More about mitochondrial disease

Mitochondrial disease occurs when dysfunctional mitochondria fail to produce enough energy for cells to function, affecting organ function in any body system.

“She was a firecracker then,” he says. “What was interesting was her energy and level of interest because back then, so many physicians and researchers would just shrug off mitochondrial disease because it wasn’t the popular disease.”

Today, Falk remains active with UMDF, continuing to serve as, she has for the past decade, on its Scientific and Medical Advisory Board. She recalls her first impressions of Chuck Mohan: “He was the unifying force in what became a global effort that gave legitimacy to physicians and scientists who wanted to focus their careers in understanding the many causes, and therapeutic opportunities, for the many disorders that may variably involve every organ but share in common an inability to properly make energy.”

Gina’s legacy

Gina and her mom

The Mohans often imagine where Gina would be now in life, at age 42.
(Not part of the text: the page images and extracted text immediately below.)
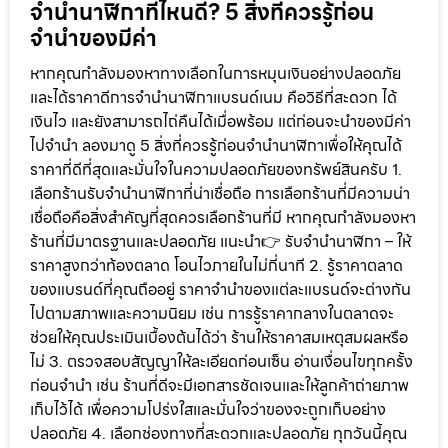
จำนำนาฬิกาที่ไหนดี? 5 สิ่งที่ควรรู้ก่อน
จำนำของมีค่า
หากคุณกำลังมองหาทางเลือกในการหมุนเงินอย่างปลอดภัย
และได้ราคาดีการจำนำนาฬิกาแบรนด์เนม คือวิธีที่สะดวก ได้
เงินไว และยังสามารถไถ่คืนได้เมื่อพร้อม แต่ก่อนจะนำของมีค่า
ไปจำนำ ลองมาดู 5 สิ่งที่ควรรู้ก่อนจำนำนาฬิกาเพื่อให้คุณได้
ราคาที่ดีที่สุดและมั่นใจในความปลอดภัยของทรัพย์สินครับ 1.
เลือกร้านรับจำนำนาฬิกาที่น่าเชื่อถือ การเลือกร้านที่มีความน่า
เชื่อถือคือสิ่งสำคัญที่สุดควรเลือกร้านที่มี หากคุณกำลังมองหา
ร้านที่มีมาตรฐานและปลอดภัย แนะนำ👉 รับจำนำนาฬิกา – ให้
ราคาสูงกว่าท้องตลาด โอนไวภายในไม่กี่นาที 2. รู้ราคาตลาด
ของแบรนด์ที่คุณถืออยู่ ราคาจำนำของแต่ละแบรนด์จะต่างกัน
ไปตามสภาพและความนิยม เช่น การรู้ราคากลางในตลาดจะ
ช่วยให้คุณประเมินเบื้องต้นได้ว่า ร้านให้ราคาสมเหตุสมผลหรือ
ไม่ 3. ตรวจสอบสัญญาให้ละเอียดก่อนเซ็น อ่านเงื่อนไขทุกครั้ง
ก่อนจำนำ เช่น ร้านที่ดีจะมีเอกสารชัดเจนและให้ลูกค้าถ่ายภาพ
เก็บไว้ได้ เพื่อความโปร่งใสและมั่นใจว่าของจะถูกเก็บอย่าง
ปลอดภัย 4. เลือกช่องทางที่สะดวกและปลอดภัย ทุกวันนี้คุณ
“As strong as we have become along this never-ending journey of grief,” says Mohan. “We see every milestone reached by others as a memory that didn’t happen. Every time our son reached a milestone, or a neighbor, another child or classmate, that’s a reminder of a milestone that Gina would never reach. And that’s not only for us, that’s for every parent who has lost a child.”
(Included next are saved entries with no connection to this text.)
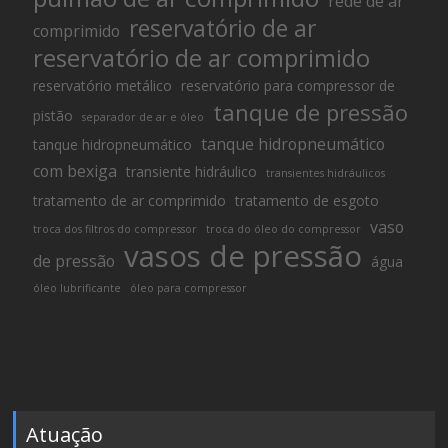
rede de ar
reservatório de ar
comprimido
reservatório de ar comprimido
reservatório metálico
reservatório para compressor de
tanque de pressão
pistão
separador de ar e óleo
tanque hidropneumático
tanque hidropneumático
com bexiga
transiente hidráulico
transientes hidráulicos
tratamento de ar comprimido
tratamento de esgoto
vaso
troca dos filtros do compressor
troca do óleo do compressor
vasos de pressão
de pressão
água
óleo lubrificante
óleo para compressor
Atuação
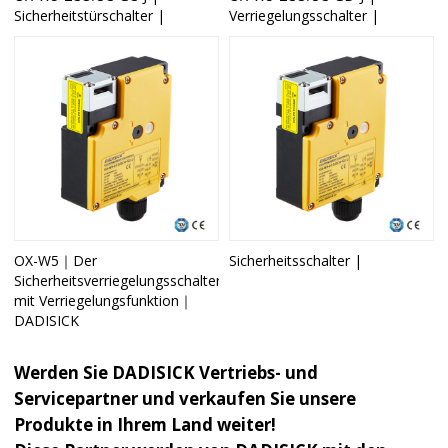
Sicherheitstürschalter |
Verriegelungsschalter |
OX-W5｜Der
Sicherheitsschalter |
Sicherheitsverriegelungsschalter
mit Verriegelungsfunktion｜
DADISICK
Werden Sie DADISICK Vertriebs- und
Servicepartner und verkaufen Sie unsere
Produkte in Ihrem Land weiter!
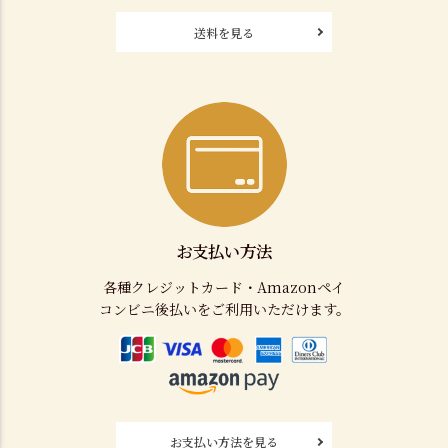
送料を見る
お支払い方法
各種クレジットカード・Amazonペイ
コンビニ後払いをご利用いただけます。
お支払い方法を見る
In a letter he wrote marking the 25th anniversary of UMDF’s founding, Mohan noted Gina was now gone longer than she was with them.

“Not a day goes by that we’re not reminded of that loss,” he says. “Gina only lived 15 years, but those 15 years had such a phenomenal impact.”

In allocating small grants that enable a researcher to establish a project and produce data that could lead to larger grants, UMDF seed grants have generated over $150 million toward mitochondrial disease research. CHOP researchers are among those who’ve received a UMDF grant, and the CHOP Mitochondrial Medicine Frontier Program continues to actively partner with UMDF to build initiatives to support genetic understanding, data resources and clinical research endeavors that directly benefit patients living with mitochondrial disease. UMDF has also promoted education for the diagnosis, treatment and cure of mitochondrial disorders and provided support to affected individuals and families.

“It all started with Gina,” says Mohan. “It was a result of us losing our daughter.”